Associado a isso há um aumento de
alterações hormonais, alterações em termo do surgimento de doenças
degenerativas, câncer, apesar de não termos um dado estatístico
específico. Os transgênicos são associados aos agrotóxicos, então há um
efeito sinérgico e as plantas passam a produzir as toxinas. Toda planta
produz a toxina já liberada para alimentação. Por isso que,
provavelmente, deu essa incidência de câncer associada ao glifosato, que
é a toxina mais utilizada. Hoje, as plantas de modo geral estão mais
tolerantes ao glifosato, e os OGMs utilizam herbicidas muito mais
fortes. Essa é uma exigência dos OGMs, ou seja, uma venda casada
entre OGMs e herbicidas. A tendência é aumentar o uso desses herbicidas
mais poderosos, mais prejudiciais à saúde e ao meio ambiente.
Não sabemos por que o Brasil, sendo o
maior produtor de alimentos do mundo, é o maior consumidor de
agrotóxicos. É uma relação causal muito evidente com os OGMs.
IHU On-Line – Como a lei de biossegurança tem sido aplicada diante dos novos produtos transgênicos?
José Maria Ferraz – Ela tem sido
flexibilizada porque o princípio da precaução tem sido violado, apesar
de o Brasil ter assinado um acordo internacional. A lei de biossegurança
existe com o princípio de precaução estabelecido, mas no caso do feijão
transgênico, onde está aplicado o princípio da precaução? Nenhum país
do mundo, por pior que fosse, iria aceitar um trabalho científico com
cinco organismos, só sendo avaliados em termos de toxidade.
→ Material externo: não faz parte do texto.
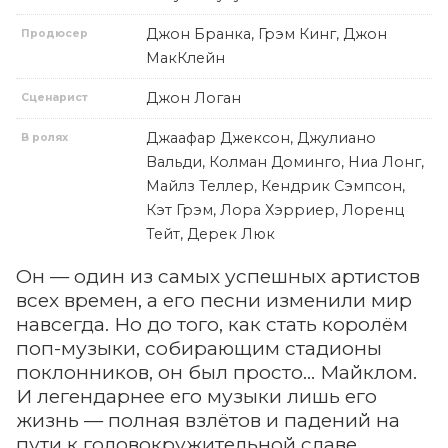
Джон Бранка, Грэм Кинг, Джон
Продюсер
МакКлейн
Джон Логан
Сценарист
Джаафар Джексон, Джулиано
В ролях
Вальди, Колман Доминго, Ниа Лонг,
Майлз Теллер, Кендрик Сэмпсон,
Кэт Грэм, Лора Хэрриер, Лоренц
Тейт, Дерек Люк
Он — один из самых успешных артистов
всех времен, а его песни изменили мир
навсегда. Но до того, как стать королём
поп-музыки, собирающим стадионы
поклонников, он был просто... Майклом.
И легендарнее его музыки лишь его
жизнь — полная взлётов и падений на
пути к головокружительной славе.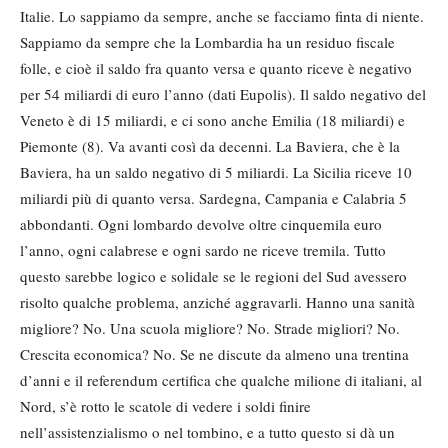
Italie. Lo sappiamo da sempre, anche se facciamo finta di niente.
Sappiamo da sempre che la Lombardia ha un residuo fiscale
folle, e cioè il saldo fra quanto versa e quanto riceve è negativo
per 54 miliardi di euro l’anno (dati Eupolis). Il saldo negativo del
Veneto è di 15 miliardi, e ci sono anche Emilia (18 miliardi) e
Piemonte (8). Va avanti così da decenni. La Baviera, che è la
Baviera, ha un saldo negativo di 5 miliardi. La Sicilia riceve 10
miliardi più di quanto versa. Sardegna, Campania e Calabria 5
abbondanti. Ogni lombardo devolve oltre cinquemila euro
l’anno, ogni calabrese e ogni sardo ne riceve tremila. Tutto
questo sarebbe logico e solidale se le regioni del Sud avessero
risolto qualche problema, anziché aggravarli. Hanno una sanità
migliore? No. Una scuola migliore? No. Strade migliori? No.
Crescita economica? No. Se ne discute da almeno una trentina
d’anni e il referendum certifica che qualche milione di italiani, al
Nord, s’è rotto le scatole di vedere i soldi finire
nell’assistenzialismo o nel tombino, e a tutto questo si dà un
A partir da regulamentação do feijão dá
para se ter uma ideia de como está funcionando a lei de biossegurança no
país. Na verdade, ela está favorecendo o interesse do agronegócio e não
da população, de modo geral, porque só tem estimulado o uso de
agrotóxico casado e uma insegurança quanto ao produto que está sendo
colocado no mercado. Não é de hoje que tentam alterar a legislação.
O PL será votado e sabemos como a
maioria pensa. Boa parte dos representantes está ligada aos ministérios,
e os ministérios têm a recomendação de aprovação dos OGMs, com exceção
do Ministério da Saúde. Para você ter uma ideia, pessoas ligadas
ao Ministério da Agricultura analisavam os artigos científicos. Neles
mostravam-se os problemas de caso que se estava avaliando, mas não se
colocavam essas informações nos seus pareceres.